O, how we have forgotten Osinachi Nwachukwu so soon. That women died with a lot of songs unsung. Her songs ministered to thousands, won souls for the kingdom, but she couldn’t minister to herself. Osinachi’s sad experience is a lesson, yet some women will rather remain in abusive marriages. Today, the children living without the love of a mother. The man, if not convicted will obviously continued his life, yet some women chose to live a lie. Until recently, I thought the Bible verse and oath taking during weddings, “until death do us apart”, is largely the reason where some women chose to remain in abusive relationships and die living their talents unfulfilled. It is not. Of course, no Pastor or Clergyman/woman will tell a woman to leave her matrimonial home except in extreme cases where it is obvious. They are also not expecting you to remain a punching bag or die in the marriage. I have heard a story of a woman who lied to her pastor that she was not beaten by her husband. Her child actually told the Pastor’s wife in her innocent voice, “my daddy beat my mummy yesterday”. How do you expect intervention?
I don’t even want to talk about those group of unmarried girls who are suffering and smiling in abusive relationships. Suffering both physical, mental and emotional abuse.
Women and girls no doubt suffer various types of discrimination from political, economical, cultural and even salient ones. Some men blame their wives for not having a male child and go on to either marry another woman or impregnate another woman. Boys are gold. Your legacy must continue, are some of the excuses men use to sow their wild oats. Unfortunately, research has shown that parents in their old age are been taken care of by their daughters. The treasured sons are hardly available for that. I am a proof. I took care of my late father for three years before he died. I made his hospital appointments, bought his drugs, took him outside the state when the need arises for medical examinations, stayed by his bedside when hospitalised, running up and down the hospital to get medical supplies, prayed and cried for God to heal him, and many more. I had younger brothers who could not do all that and barely had time to visit. I understand, they were all hustling, and one of them is the next of kin. My father of course was grateful. Proud that he had a daughter with so much strength, love and care. Sometimes when I see him looking at me, I see the thought of “I wish she was a boy”, in his eyes. That didn’t make him change his next of kin. I was capable for every other thing but not next of kin. I am a daughter not a son.
Women are burden bearers, caregivers with unimaginable strength that God has given us. Women are emotional with private cares and tears. Women are embodiment of beauty, they are the finished work of God. The world will be empty without the woman.

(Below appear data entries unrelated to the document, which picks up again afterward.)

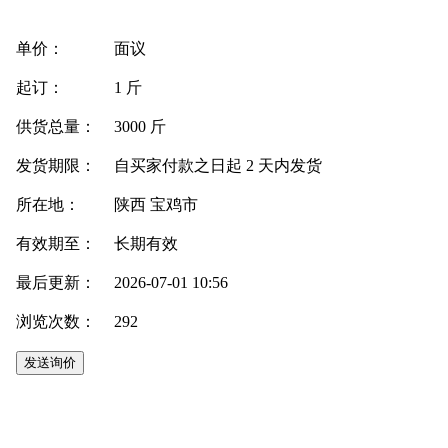
单价：
面议
起订：
1 斤
供货总量：
3000 斤
发货期限：
自买家付款之日起
2
天内发货
所在地：
陕西 宝鸡市
有效期至：
长期有效
最后更新：
2026-07-01 10:56
浏览次数：
292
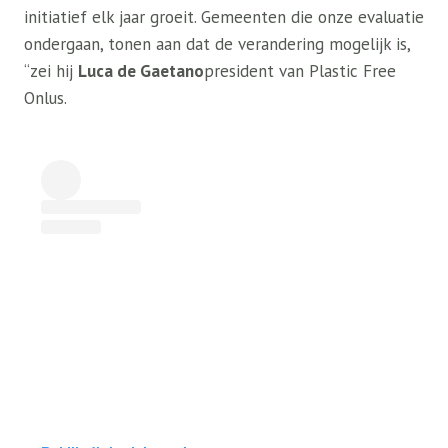
initiatief elk jaar groeit. Gemeenten die onze evaluatie
ondergaan, tonen aan dat de verandering mogelijk is,
“zei hij
Luca de Gaetano
president van Plastic Free
Onlus.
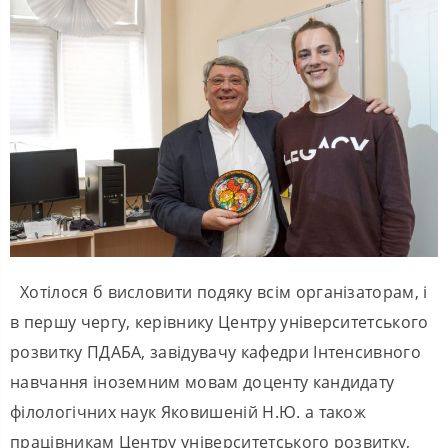
Хотілося б висловити подяку всім організаторам, і
в першу чергу, керівнику Центру університетського
розвитку ПДАБА, завідувачу кафедри Інтенсивного
навчання іноземним мовам доценту кандидату
філологічних наук Яковишеній Н.Ю. а також
працівникам Центру університетського розвитку,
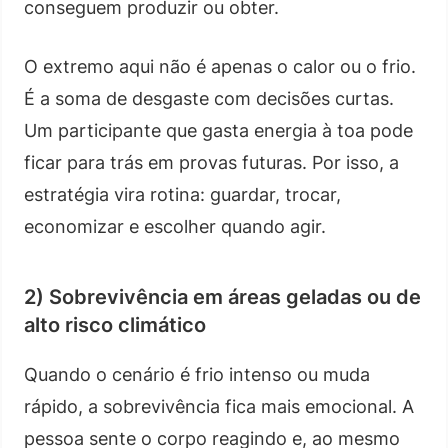
conseguem produzir ou obter.
O extremo aqui não é apenas o calor ou o frio.
É a soma de desgaste com decisões curtas.
Um participante que gasta energia à toa pode
ficar para trás em provas futuras. Por isso, a
estratégia vira rotina: guardar, trocar,
economizar e escolher quando agir.
2) Sobrevivência em áreas geladas ou de
alto risco climático
Quando o cenário é frio intenso ou muda
rápido, a sobrevivência fica mais emocional. A
pessoa sente o corpo reagindo e, ao mesmo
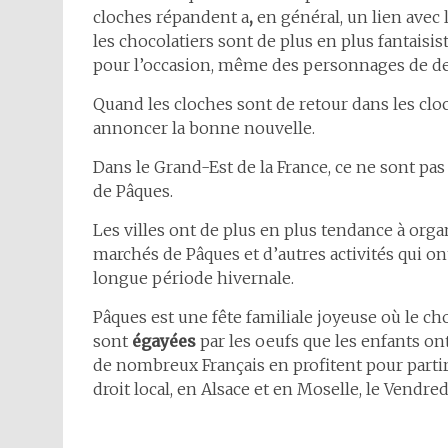
cloches répandent a
,
en général, un lien avec l
les chocolatiers sont de plus en plus fantaisis
pour l’occasion, même des personnages de de
Quand les cloches sont de retour dans les clo
annoncer la bonne nouvelle.
Dans le Grand-Est de la France, ce ne sont pas 
de Pâques.
Les villes ont de plus en plus tendance à orga
marchés de Pâques et d’autres activités qui on
longue période hivernale.
Pâques est une fête familiale joyeuse où le c
sont
égayées
par les oeufs que les enfants on
de nombreux Français en profitent pour partir
droit local, en Alsace et en Moselle, le Vendre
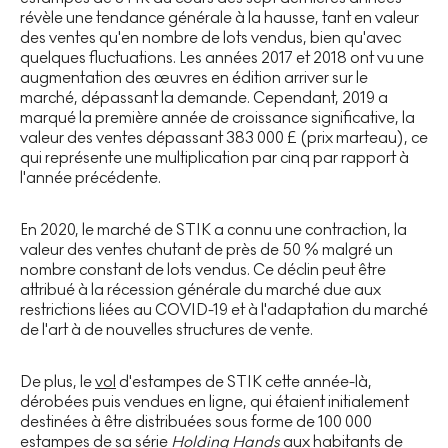
révèle une tendance générale à la hausse, tant en valeur
des ventes qu'en nombre de lots vendus, bien qu'avec
quelques fluctuations. Les années 2017 et 2018 ont vu une
augmentation des œuvres en édition arriver sur le
marché, dépassant la demande. Cependant, 2019 a
marqué la première année de croissance significative, la
valeur des ventes dépassant 383 000 £ (prix marteau), ce
qui représente une multiplication par cinq par rapport à
l'année précédente.
En 2020, le marché de STIK a connu une contraction, la
valeur des ventes chutant de près de 50 % malgré un
nombre constant de lots vendus. Ce déclin peut être
attribué à la récession générale du marché due aux
restrictions liées au COVID-19 et à l'adaptation du marché
de l'art à de nouvelles structures de vente.
De plus, le
vol
d'estampes de STIK cette année-là,
dérobées puis vendues en ligne, qui étaient initialement
destinées à être distribuées sous forme de 100 000
estampes de sa série
Holding Hands
aux habitants de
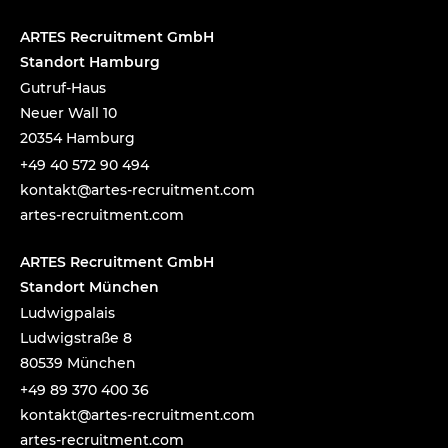
ARTES Recruitment GmbH
Standort Hamburg
Gutruf-Haus
Neuer Wall 10
20354 Hamburg
+49 40 572 90 494
tnok
a@tka
-setr
urcer
nemti
moc.t
artes-recruitment.com
ARTES Recruitment GmbH
Standort München
Ludwigpalais
Ludwigstraße 8
80539 München
+49 89 370 400 36
tnok
a@tka
-setr
urcer
nemti
moc.t
artes-recruitment.com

As we celebrate another 16 days of activism, let each and everyone of us ponder, which area and how are we contributing to violence against women and girls. Some women are perpetrators of violence against other women. Women are blessed with talents and if given the opportunity, will make the world a better place. Any society that discriminates against women, finds it difficult to succeed. I hear men are also in abusive relationships, that is story for another day.